Works in Progress
Saturday was a busy day at Hemingfield, ushering in the first working party in November. Following a week filled with US election drama and the sombre reflections of remembrance day, Site Manager Glen opened the pit gates, joined by Directors Ian and Christine. Chairman Steve and regular volunteers John and Chris were also on hand as the Friends welcomed a number of new visitors to the site, all eager to see the progress in the winding engine house roof, and to discuss some exciting opportunities throughout the valley.
The genuine article
Early on Saturday morning the Friends were pleased to meet local reporter Oliver Dyson from the Barnsley Chronicle. Directors Ian, Christine and Glen conducted a tour of the buildings and ran through the history of the site. They also described the origins of the Friends group, the process of saving the site in 2014, and showed some examples of the progress being made in safeguarding it for the future. After a quick photograph by the main headgear, it was on to the next business of the day.
Following the initial external scaffolding, contractors Harris and Taylor constructed a number of internal platforms ready for roofing contractors – Martin Brooks Roofing – to begin their work on Monday 7th November. The focus, to carefully remove the existing roof of the buildings, ridge tiles, slates and all, and to assess the state of the timberwork, the rafters, slats and wallplates.
Friends Director Ian Hately joined the roofing team on Friday 11th November to get a first-hand view of the work in progress, as seen below:
A clean slate
By Saturday 12th November, the roof of the brick-built side of the engine house had been removed. All of the re-usable slates being neatly stacked on the scaffold, and the rotten wooden slats, broken slates and rubbish being gathered ready for disposal.
From the ground looking up at the work, the distinctive blue cover covering the exposed timberwork could clearly be seen. The state of the timber is being assessed, ready to decide what to replace and what can be used again. The greatest amount of damage had occurred on the near side of the roof where the roof of the brick building abutted against the older sandstone engine house. Decades of poor drainage had weakened the woodwork and caused the slates to slump into the building. Removing the roof here is an important step in ensuring no further decay in the roof timbers, and also helps to prevent further water damage to the insides and the external stone work.
After pausing for lunch, the Friends were extremely pleased to welcome our friends from Elsecar Heritage Railway to the site. EHR Chair Andrew Earl and Stuart Palmer from AES visited the site and discussed recent developments, such as the SSoA Live Project for the railway which suggested some wonderful design ideas for new stations at Cortonwood and Hemingfield – some impressive work.
Friends Chair, Steve, Site Manager Glen and Director of Community Engagement Christine toured the site and visited the railway to learn more about the EHR and its dedicated group of volunteers.
The railway continues its successful programme of events throughout the year and is making excellent progress in extending the heritage railway line down to Cortonwood.
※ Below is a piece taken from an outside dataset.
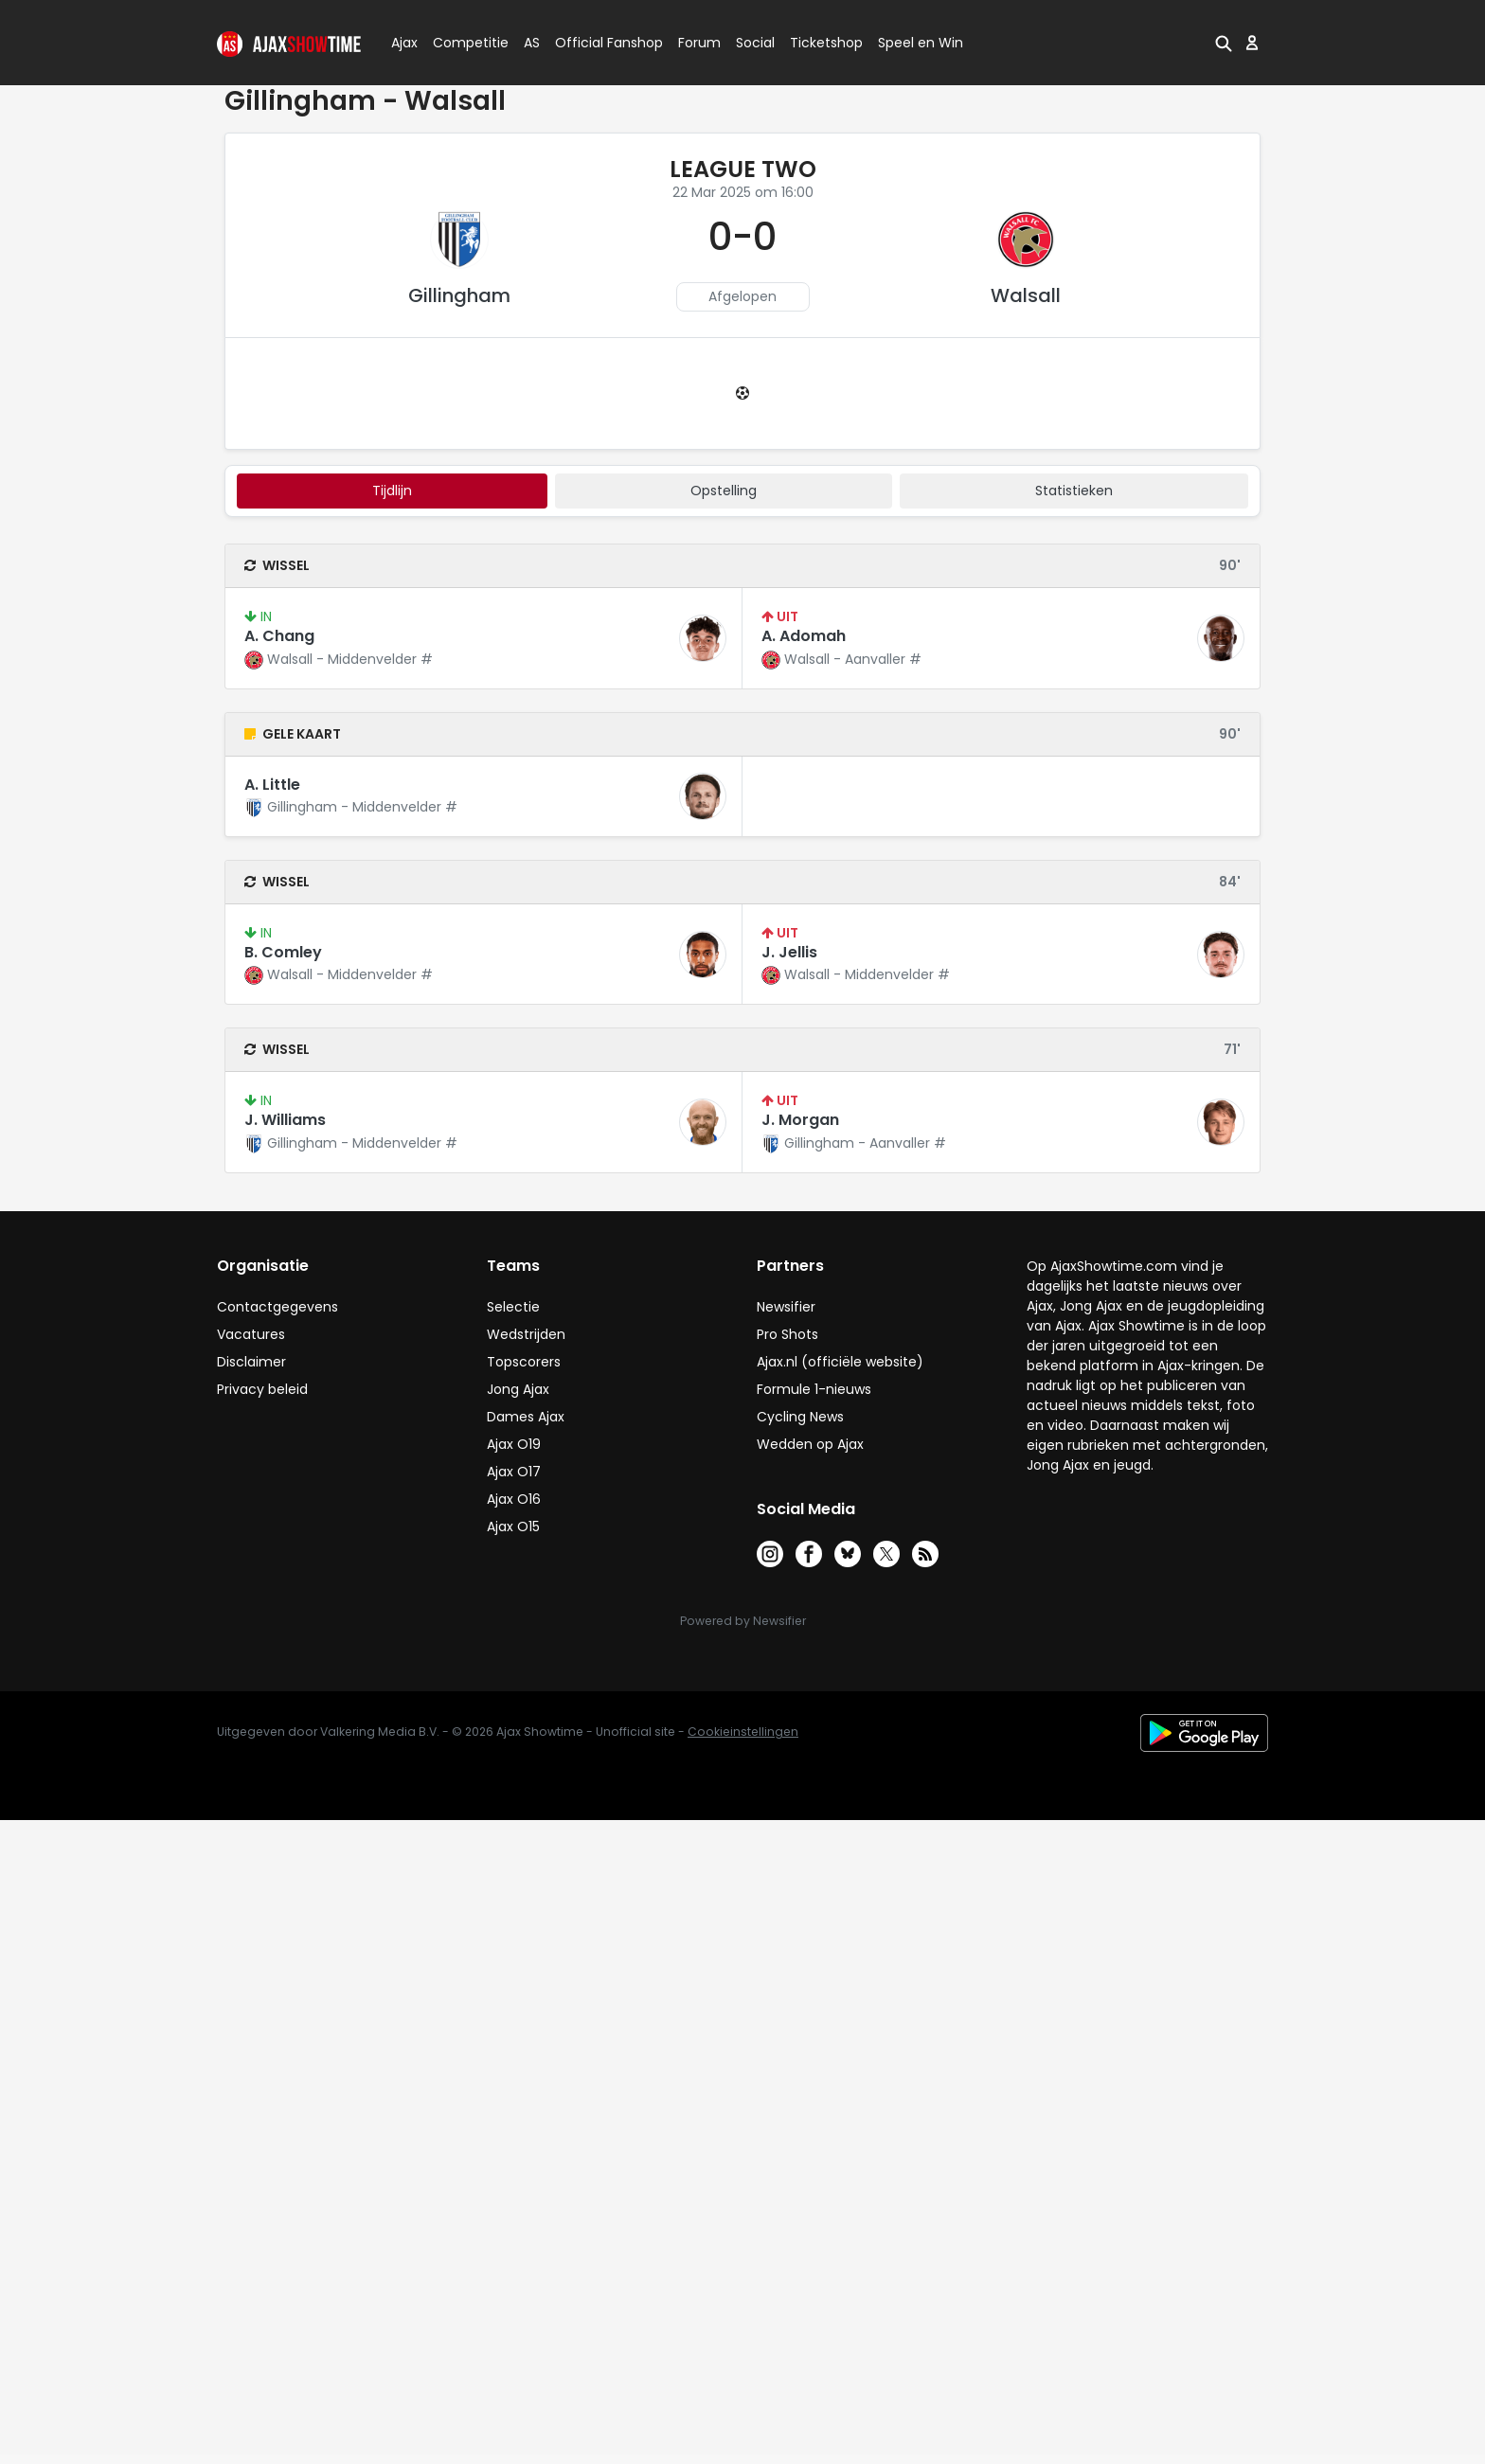 The height and width of the screenshot is (2464, 1485). Describe the element at coordinates (262, 1389) in the screenshot. I see `Privacy beleid` at that location.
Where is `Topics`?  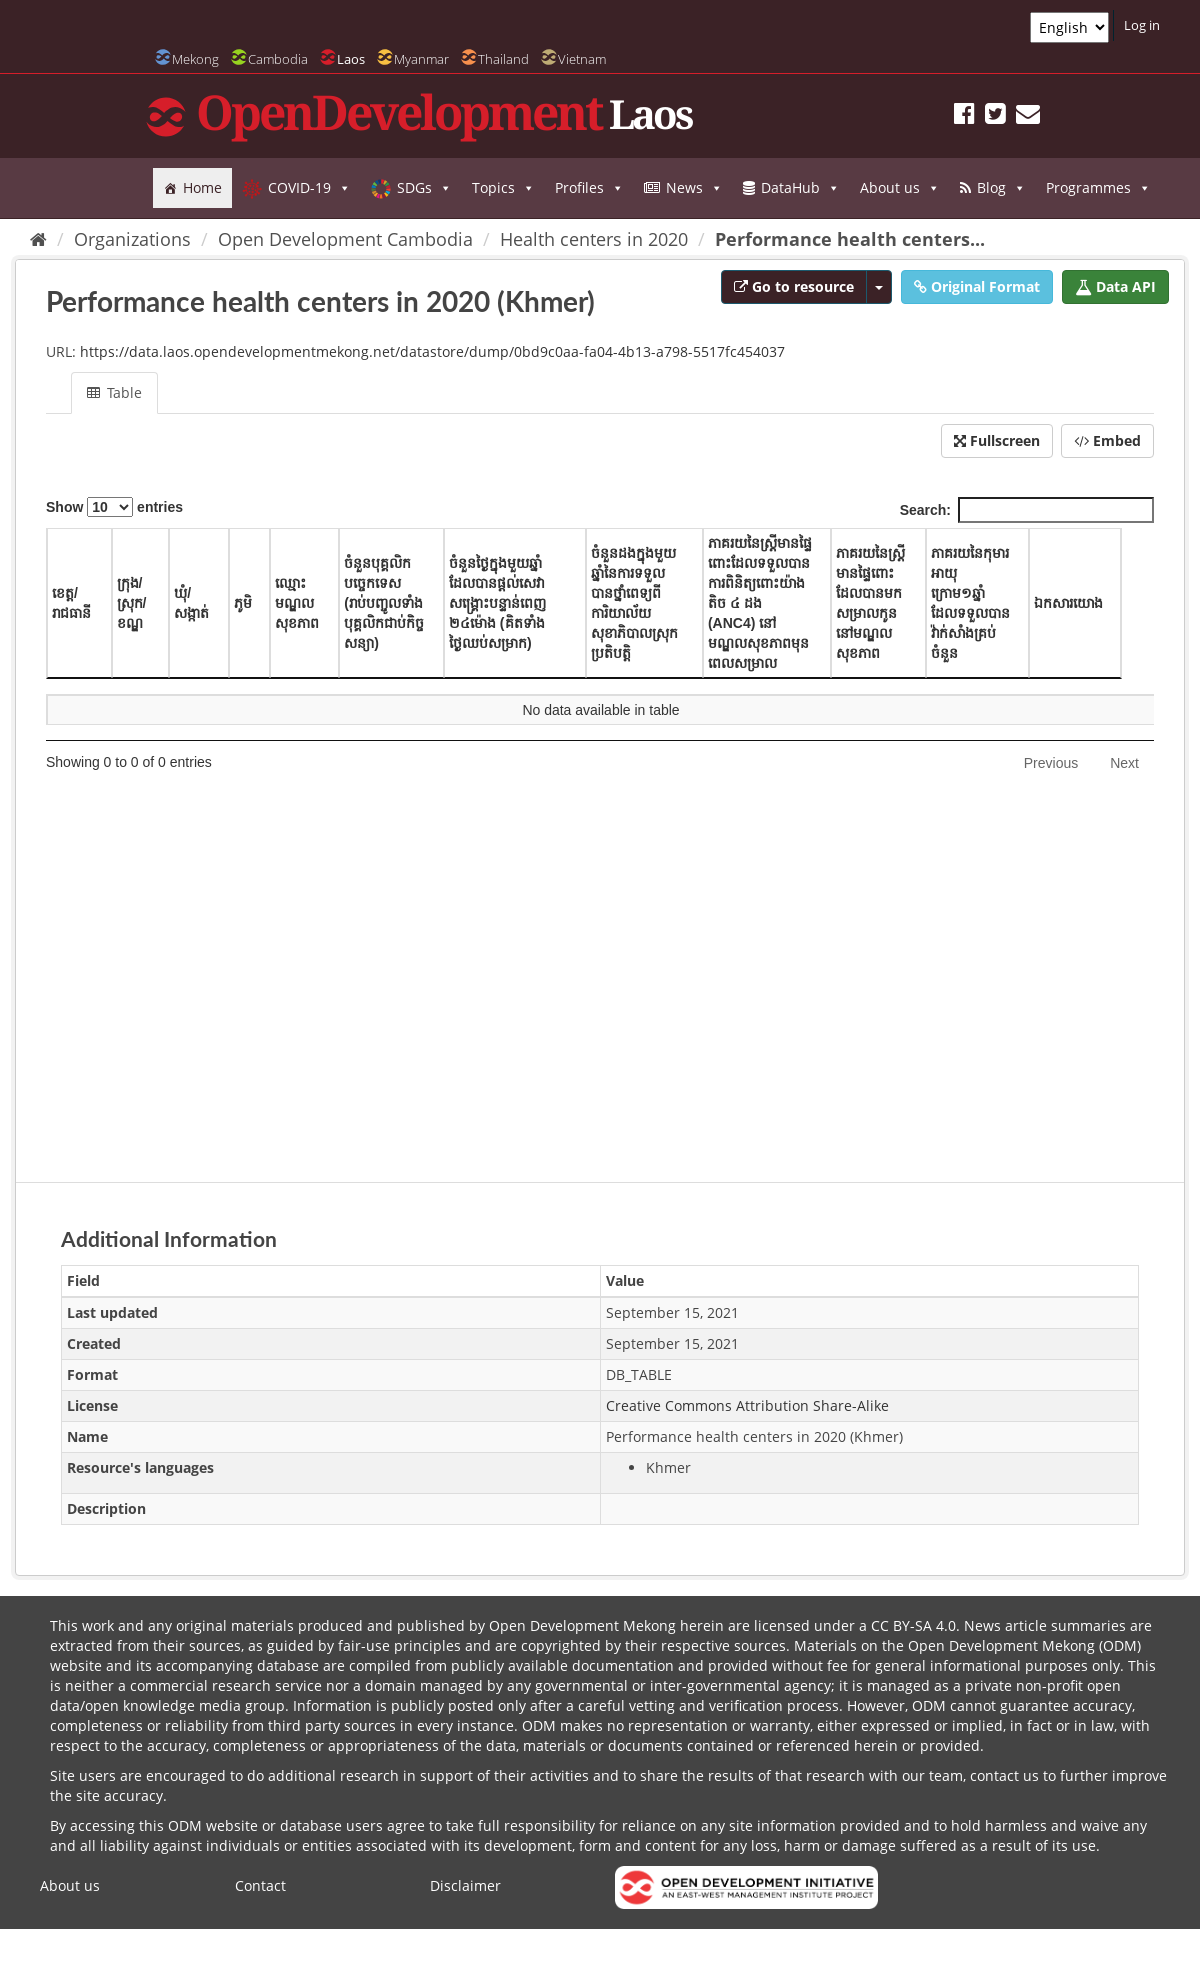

Look out for the Winter Warmer services during November, and the Santa Specials during December.
The Friends and the EHR discussed some future plans and both agree on the importance of close collaboration with all partners throughout the local area in order to add interest to the attractions and activities available from Elsecar down to Cortonwood.
Steady as it goes
Between the visits and meetings, the Friends and volunteers continued the usual work of clearing the site, and reclaiming materials, whether firewood or building materials for future use.
Seeing things differently: shedding new light on the past
Finishing off the day, the Friends closed the pit gates and adjourned to visit artist Iain Nicholls who has begun work on an impressive virtual reality recreation of what life was like underground at Hemingfield in the Victorian period.
Iain is working to create a Virtual Reality experience of what a nineteenth century coal mine would have been like. This work is based around how Hemingfield colliery would have appeared in the 1850s. Using clue from historical documents, photographs and volunteer research, the VR experience takes the viewer on a journey into the past.
From meticulous 3D modelling, to immersive textured environments, through this Virtual Reality experience users will have a new and unique experience of the sights and sounds of the mining conditions of those days in a way which is much more powerful than any static images or old film recordings can convey.